Acosta was born with a rare and debilitating medical condition: he had no pathways to allow oxygen to flow into his body. Mute and without a lower jaw, doctors told his parents that their boy would probably never walk. Despite the nearly insurmountable odds, Acosta was able to walk and learned how to communicate through a combination of unique hand signals and using his phone.
Acosta's rapping dreams are unprecedented. Aside from Kanye West's debut single, where he spat rhymes through jaws that were wired shut due to an accident, there's never really been a case of someone trying to rap who's physically incapable of rapping. It seemed like an impossible dream, but thanks to the efforts of Phoenix Children's Hospital, the Children's Miracle Network Hospitals charity, and Trap House, it was a dream that actually came true.

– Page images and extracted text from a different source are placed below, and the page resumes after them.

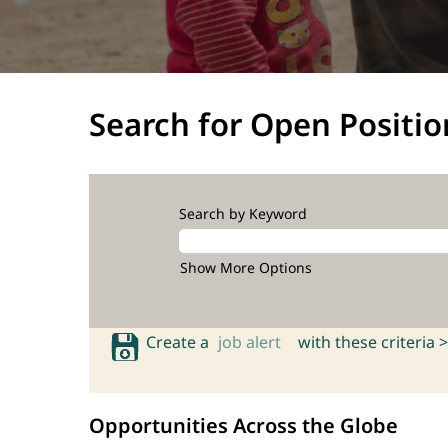
Search for Open Positio
Search by Keyword
Show More Options
Create a
job alert
with these criteria >
Opportunities Across the Globe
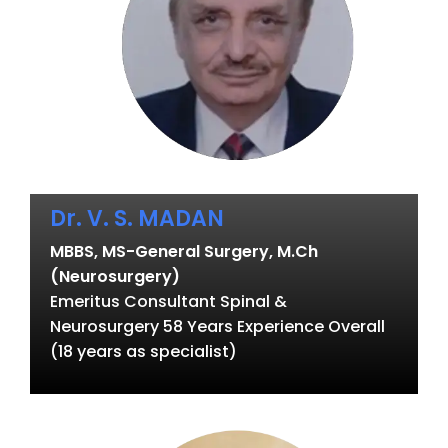
Dr. V. S. MADAN
MBBS, MS-General Surgery, M.Ch
(Neurosurgery)
Emeritus Consultant Spinal &
Neurosurgery 58 Years Experience Overall
(18 years as specialist)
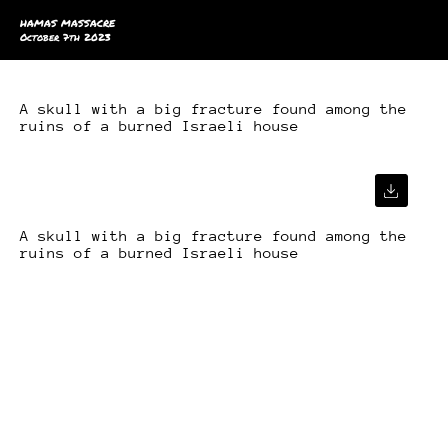
HAMAS MASSACRE
October 7th 2023
A skull with a big fracture found among the
ruins of a burned Israeli house
A skull with a big fracture found among the
ruins of a burned Israeli house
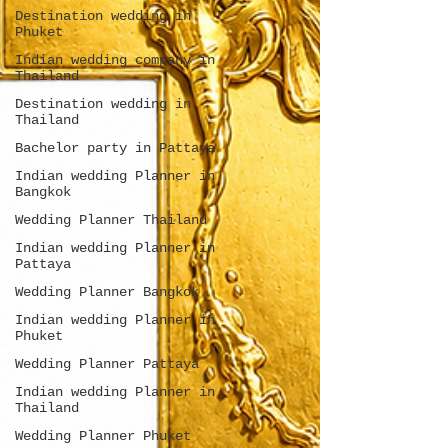
Destination wedding in
Phuket
Indian wedding company in
Thailand
Destination wedding in
Thailand
Bachelor party in Pattaya
Indian wedding Planner in
Bangkok
Wedding Planner Thailand
Indian wedding Planner in
Pattaya
Wedding Planner Bangkok
Indian wedding Planner in
Phuket
Wedding Planner Pattaya
Indian wedding Planner in
Thailand
Wedding Planner Phuket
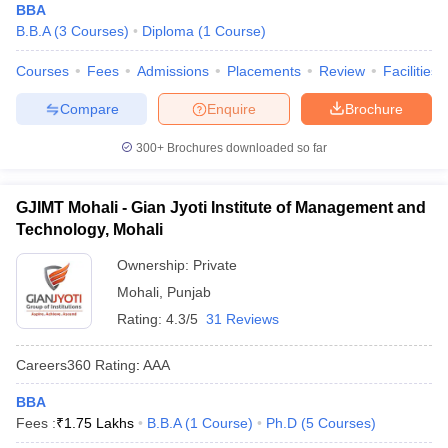
BBA
B.B.A
(
3
Courses
)
Diploma
(
1
Course
)
Courses
Fees
Admissions
Placements
Review
Facilities
Compare
Enquire
Brochure
300+
Brochures downloaded so far
GJIMT Mohali - Gian Jyoti Institute of Management and
Technology, Mohali
Ownership:
Private
Mohali
,
Punjab
Rating:
4.3/5
31 Reviews
Careers360
Rating
:
AAA
BBA
Fees :
₹
1.75 Lakhs
B.B.A
(
1
Course
)
Ph.D
(
5
Courses
)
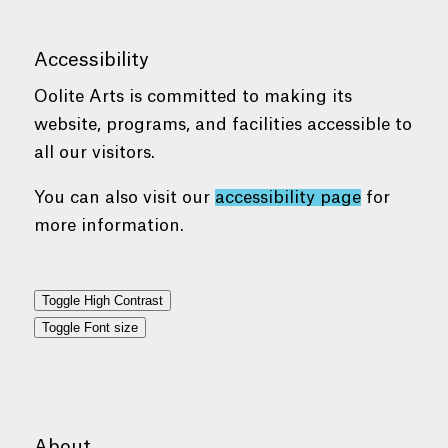
Accessibility
Oolite Arts is committed to making its
website, programs, and facilities accessible to
all our visitors.
You can also visit our
accessibility page
for
more information.
Toggle High Contrast
Toggle Font size
About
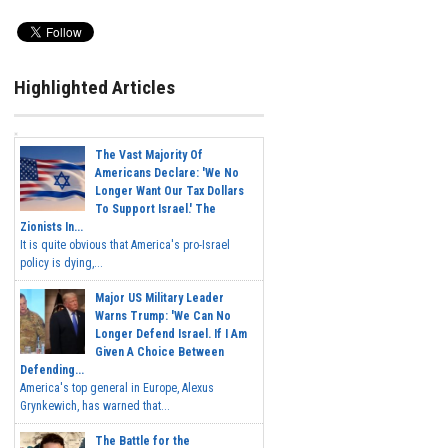
Highlighted Articles
The Vast Majority Of
Americans Declare: 'We No
Longer Want Our Tax Dollars
To Support Israel.' The
Zionists In...
It is quite obvious that America's pro-Israel
policy is dying,...
Major US Military Leader
Warns Trump: 'We Can No
Longer Defend Israel. If I Am
Given A Choice Between
Defending...
America's top general in Europe, Alexus
Grynkewich, has warned that...
The Battle for the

"A gentlemen from the charity reached out to me and told me this awesome story about this kid, born without a lower jaw and completely mute, who has aspirations
Trap House's involvement was crucial: he would become Isaiah's voice on record, rapping verses that Acosta penned about his own struggles.
They recently dropped their first collaboration together, "Oxygen to Fly." The single features uplifting melodies and a positive message from Acosta, who doesn't sugarcoat anything about his condition. Trap House raps Acosta's rhymes as though they were his own, giving them a voice that's laced with strength, authority, and compassion.
Acosta's story has become so inspiring that the 17-year old will be a speaker at SXSW. He and Trap House also have plans to release more songs in the future.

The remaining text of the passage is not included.